Alberta's Carbon Credit Price Jumps to $24.50 After Deal to Raise Industrial Levy
Alberta Carbon Market Surges After Price Hike Agreement

The price of carbon credits in Alberta has surged following a landmark agreement between the provincial and federal governments to significantly increase the cost of industrial carbon pollution. The move has injected new optimism into the province's carbon trading system.

Market Reacts with Bullish Momentum

Data from market trackers shows a sharp rise in the value of credits and offsets within Alberta's Technology Innovation and Emissions Reduction (TIER) system. According to Albert Ho, manager of the TIER business line at Carbon Assessors, trades on Monday reached approximately $24.50 per metric ton. This marks a substantial increase from the sub-$19 levels seen at the close of November.
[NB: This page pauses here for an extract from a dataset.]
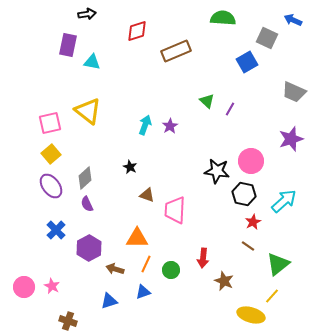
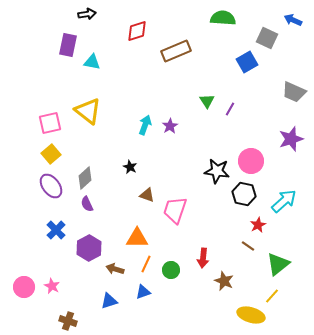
green triangle at (207, 101): rotated 14 degrees clockwise
pink trapezoid at (175, 210): rotated 16 degrees clockwise
red star at (253, 222): moved 5 px right, 3 px down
"The bid is above that now," Ho confirmed via email. "Sellers are holding tight. I think the market has some life in it: more bullish than last week, that's for sure." This price movement represents a direct response to shifting policy signals from government leaders.

The "Grand Bargain" Behind the Price Shift

The catalyst for this market activity is a memorandum of understanding (MOU) signed on November 27 between Prime Minister Mark Carney and Alberta Premier Danielle Smith. A central pillar of this agreement is Alberta's commitment to raise its industrial carbon price from the current $95 per ton to $130 per ton.

This commitment is crucial because, until now, credits within the TIER market have traded at a massive discount to the official provincial carbon price. This discount has undermined the financial rationale for major emissions-reduction projects, most notably the proposed $16.5 billion carbon-capture and sequestration network planned by oilsands producers under the Pathways Alliance banner.

Implications for the Pathways Alliance and Canada's Climate Goals

The Pathways project is a cornerstone of the so-called "grand bargain" outlined in the MOU. In this arrangement, the federal government pledges support for constructing a new oil pipeline to the Pacific coast. In exchange, Alberta accelerates the deployment of large-scale carbon capture technology to drastically cut emissions from the oilsands.

The agreement stipulates that Alberta and the federal government must negotiate a new carbon pricing framework by April. Aligning the TIER market credit prices closer to the official carbon levy is seen as essential to making multi-billion dollar investments in carbon capture, utilization, and storage (CCUS) economically viable for industry.

The recent price surge in the TIER market suggests investors and companies are beginning to factor in a future with a higher cost on carbon, potentially unlocking the capital needed to advance Canada's dual goals of resource development and emissions reduction.